▶ Work request:
Your answer should hold the data exactly as given, minus any picture.

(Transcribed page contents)
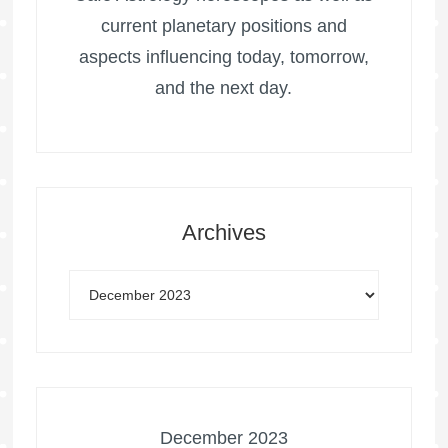
current planetary positions and
aspects influencing today, tomorrow,
and the next day.
Archives
December 2023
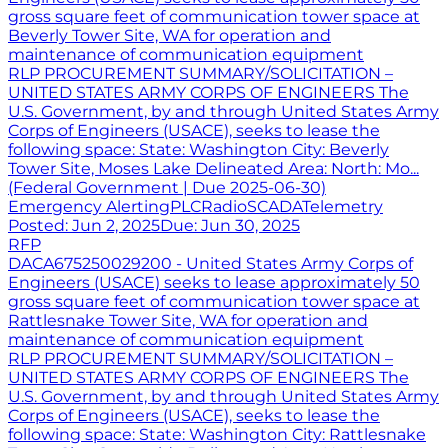
gross square feet of communication tower space at
Beverly Tower Site, WA for operation and
maintenance of communication equipment
RLP PROCUREMENT SUMMARY/SOLICITATION –
UNITED STATES ARMY CORPS OF ENGINEERS The
U.S. Government, by and through United States Army
Corps of Engineers (USACE), seeks to lease the
following space: State: Washington City: Beverly
Tower Site, Moses Lake Delineated Area: North: Mo...
(Federal Government | Due 2025-06-30)
Emergency Alerting
PLC
Radio
SCADA
Telemetry
Posted:
Jun 2, 2025
Due:
Jun 30, 2025
RFP
DACA675250029200 - United States Army Corps of
Engineers (USACE) seeks to lease approximately 50
gross square feet of communication tower space at
Rattlesnake Tower Site, WA for operation and
maintenance of communication equipment
RLP PROCUREMENT SUMMARY/SOLICITATION –
UNITED STATES ARMY CORPS OF ENGINEERS The
U.S. Government, by and through United States Army
Corps of Engineers (USACE), seeks to lease the
following space: State: Washington City: Rattlesnake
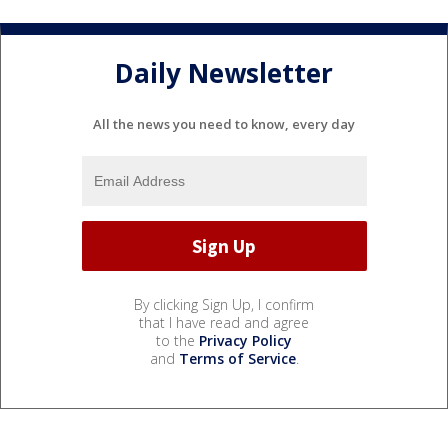
Daily Newsletter
All the news you need to know, every day
By clicking Sign Up, I confirm
that I have read and agree
to the
Privacy Policy
and
Terms of Service
.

▶ Task solution:
current planetary positions and
aspects influencing today, tomorrow,
and the next day.
Archives
December 2023
gross square feet of communication tower space at
Beverly Tower Site, WA for operation and
maintenance of communication equipment
RLP PROCUREMENT SUMMARY/SOLICITATION –
UNITED STATES ARMY CORPS OF ENGINEERS The
U.S. Government, by and through United States Army
Corps of Engineers (USACE), seeks to lease the
following space: State: Washington City: Beverly
Tower Site, Moses Lake Delineated Area: North: Mo...
(Federal Government | Due 2025-06-30)
Emergency Alerting
PLC
Radio
SCADA
Telemetry
Posted:
Jun 2, 2025
Due:
Jun 30, 2025
RFP
DACA675250029200 - United States Army Corps of
Engineers (USACE) seeks to lease approximately 50
gross square feet of communication tower space at
Rattlesnake Tower Site, WA for operation and
maintenance of communication equipment
RLP PROCUREMENT SUMMARY/SOLICITATION –
UNITED STATES ARMY CORPS OF ENGINEERS The
U.S. Government, by and through United States Army
Corps of Engineers (USACE), seeks to lease the
following space: State: Washington City: Rattlesnake
Daily Newsletter
All the news you need to know, every day
By clicking Sign Up, I confirm
that I have read and agree
to the
Privacy Policy
and
Terms of Service
.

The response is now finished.